I then cut through the top layer and added some more 'top' stitches - alternating opening and closing my new 'windows'. 
Here is the finished product. I think I may sew up the shoulders. I was going for a low arm-hole on purpose but after trying it on - it just looks like poor cutting. I do like the layered look - and it definitely does not look like two stained t-shirts anymore.



Thursday, April 12, 2012

Summer Skirt

I made a summer skirt yesterday. What I would really have liked was one of these:
see "Maybe Matilda's" tutorial here



but I am still nursing so that means skirts. I need easy access to "the business". I wanted something with pockets - and I made the pockets a little bit taller than the skirt so they would stick out a bit. I wanted some fun extra details and so the button. And I didn't want to have to worry about closers - so elastic at the back. I have to admit - this one looks better on the Judy than it does on me. I'm not sure exactly what I don't like about it. I think it might be a little bit too long. Any thoughts?


I made it fuller at the back more out of necessity - when I got the back cut there wasn't enough fabric to have it as full at the back. I have this pattern on some 8x10 paper which would easy scan if anyone wants it (comment here and I'll add it).

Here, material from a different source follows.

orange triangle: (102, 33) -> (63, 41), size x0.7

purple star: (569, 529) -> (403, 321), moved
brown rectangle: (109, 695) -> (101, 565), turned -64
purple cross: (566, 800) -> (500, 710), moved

It was quick and I'm wearing it today. Maybe it will 'grow' on me. I am also loving my new pinking shears which eliminates the need to pull out the serger. I find I also like the way the seams sit better when they are pinked. This project was posted on:

Friday, April 6, 2012

"Pirate shirt" refashion

This project was not really meant to be a pirate shirt. I was going more for the 'white dress' look like this one:
source
It was my husband who said I looked like a pirate. He assured me it was a sexy pirate so the project was not a total failure and I did wear it one full day without taking it off. I'm never sure a project has really worked until I've worn it a full day. This shirt started out in a thrift store in the morning and that same day was transformed. I must be on a role!

Here is the shirt in it's original form:




Thinks I liked: it had a nice cool fabric (I looked for fabric content and couldn't find it. I later did and it is about 45% polyester. I would have preferred all cotton but things turned out OK anyway).  The shirt was long but the collar was not ridiculously too big. So - I picked out the shoulders and cuffs. I drew on some lines for pin-tucks (hand basted them) and then put it back on the judy to check the shoulder lengths.

 Looked good so I sewed down the pin-tucks and ironed. Then sewed the shoulder back on. I lowered the cuffs a little bit to fit into the wrist slits that already existed. This simplified re-applying the cuffs. All in all the project only took about 2 hours - much of which was picking out and pinning which could happen in front of the TV (I'm working my way through Life Unexpected on Netflix).

Here is the finished product. I originally wore it tucked in and by the end of the day it was out and belted on the outside. Works pretty well both ways.

Another time I will be more careful to get a shirt that is 100% cotton because I think it will hang better.